_Description of the task_
Produce an exact copy of all the records.

-- Opening Marker --

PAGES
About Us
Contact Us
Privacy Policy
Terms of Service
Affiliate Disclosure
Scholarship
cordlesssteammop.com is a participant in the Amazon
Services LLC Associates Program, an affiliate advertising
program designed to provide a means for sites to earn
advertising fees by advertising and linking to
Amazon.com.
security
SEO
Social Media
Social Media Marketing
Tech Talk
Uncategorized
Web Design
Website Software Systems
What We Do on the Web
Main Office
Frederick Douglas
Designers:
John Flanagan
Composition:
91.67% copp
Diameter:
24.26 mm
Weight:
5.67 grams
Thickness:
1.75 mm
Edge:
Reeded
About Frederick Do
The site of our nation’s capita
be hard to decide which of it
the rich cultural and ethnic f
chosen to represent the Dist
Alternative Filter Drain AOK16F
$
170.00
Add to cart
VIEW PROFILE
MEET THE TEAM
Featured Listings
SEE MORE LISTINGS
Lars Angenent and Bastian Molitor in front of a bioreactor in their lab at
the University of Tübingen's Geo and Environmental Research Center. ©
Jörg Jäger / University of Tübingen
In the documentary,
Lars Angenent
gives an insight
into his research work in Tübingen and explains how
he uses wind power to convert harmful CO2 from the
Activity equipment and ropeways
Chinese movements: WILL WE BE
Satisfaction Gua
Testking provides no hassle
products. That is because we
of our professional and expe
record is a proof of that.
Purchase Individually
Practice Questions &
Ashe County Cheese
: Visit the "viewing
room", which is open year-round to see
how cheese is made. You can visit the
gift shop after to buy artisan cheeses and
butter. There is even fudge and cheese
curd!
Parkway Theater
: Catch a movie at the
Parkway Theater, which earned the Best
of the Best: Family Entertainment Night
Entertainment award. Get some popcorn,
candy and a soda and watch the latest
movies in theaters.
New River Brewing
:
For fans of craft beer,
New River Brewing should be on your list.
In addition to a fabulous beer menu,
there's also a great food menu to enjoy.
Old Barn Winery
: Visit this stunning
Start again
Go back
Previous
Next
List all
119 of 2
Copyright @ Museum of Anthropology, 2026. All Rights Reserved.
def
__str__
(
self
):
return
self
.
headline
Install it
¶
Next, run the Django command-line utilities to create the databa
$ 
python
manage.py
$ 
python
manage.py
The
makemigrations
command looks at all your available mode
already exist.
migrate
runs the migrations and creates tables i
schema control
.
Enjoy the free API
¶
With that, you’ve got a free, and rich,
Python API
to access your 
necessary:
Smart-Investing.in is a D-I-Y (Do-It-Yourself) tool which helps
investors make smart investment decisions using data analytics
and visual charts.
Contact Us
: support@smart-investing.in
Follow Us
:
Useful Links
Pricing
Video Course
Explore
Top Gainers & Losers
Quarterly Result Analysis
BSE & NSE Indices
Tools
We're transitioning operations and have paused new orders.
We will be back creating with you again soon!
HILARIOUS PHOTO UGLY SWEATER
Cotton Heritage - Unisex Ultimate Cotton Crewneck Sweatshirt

-- Closing Marker --

_Finished task_
PAGES
About Us
Contact Us
Privacy Policy
Terms of Service
Affiliate Disclosure
Scholarship
cordlesssteammop.com is a participant in the Amazon
Services LLC Associates Program, an affiliate advertising
program designed to provide a means for sites to earn
advertising fees by advertising and linking to
Amazon.com.
security
SEO
Social Media
Social Media Marketing
Tech Talk
Uncategorized
Web Design
Website Software Systems
What We Do on the Web
Main Office
Frederick Douglas
Designers:
John Flanagan
Composition:
91.67% copp
Diameter:
24.26 mm
Weight:
5.67 grams
Thickness:
1.75 mm
Edge:
Reeded
About Frederick Do
The site of our nation’s capita
be hard to decide which of it
the rich cultural and ethnic f
chosen to represent the Dist
Alternative Filter Drain AOK16F
$
170.00
Add to cart
VIEW PROFILE
MEET THE TEAM
Featured Listings
SEE MORE LISTINGS
Lars Angenent and Bastian Molitor in front of a bioreactor in their lab at
the University of Tübingen's Geo and Environmental Research Center. ©
Jörg Jäger / University of Tübingen
In the documentary,
Lars Angenent
gives an insight
into his research work in Tübingen and explains how
he uses wind power to convert harmful CO2 from the
Activity equipment and ropeways
Chinese movements: WILL WE BE
Satisfaction Gua
Testking provides no hassle
products. That is because we
of our professional and expe
record is a proof of that.
Purchase Individually
Practice Questions &
Ashe County Cheese
: Visit the "viewing
room", which is open year-round to see
how cheese is made. You can visit the
gift shop after to buy artisan cheeses and
butter. There is even fudge and cheese
curd!
Parkway Theater
: Catch a movie at the
Parkway Theater, which earned the Best
of the Best: Family Entertainment Night
Entertainment award. Get some popcorn,
candy and a soda and watch the latest
movies in theaters.
New River Brewing
:
For fans of craft beer,
New River Brewing should be on your list.
In addition to a fabulous beer menu,
there's also a great food menu to enjoy.
Old Barn Winery
: Visit this stunning
Start again
Go back
Previous
Next
List all
119 of 2
Copyright @ Museum of Anthropology, 2026. All Rights Reserved.
def
__str__
(
self
):
return
self
.
headline
Install it
¶
Next, run the Django command-line utilities to create the databa
$ 
python
manage.py
$ 
python
manage.py
The
makemigrations
command looks at all your available mode
already exist.
migrate
runs the migrations and creates tables i
schema control
.
Enjoy the free API
¶
With that, you’ve got a free, and rich,
Python API
to access your 
necessary:
Smart-Investing.in is a D-I-Y (Do-It-Yourself) tool which helps
investors make smart investment decisions using data analytics
and visual charts.
Contact Us
: support@smart-investing.in
Follow Us
:
Useful Links
Pricing
Video Course
Explore
Top Gainers & Losers
Quarterly Result Analysis
BSE & NSE Indices
Tools
We're transitioning operations and have paused new orders.
We will be back creating with you again soon!
HILARIOUS PHOTO UGLY SWEATER
Cotton Heritage - Unisex Ultimate Cotton Crewneck Sweatshirt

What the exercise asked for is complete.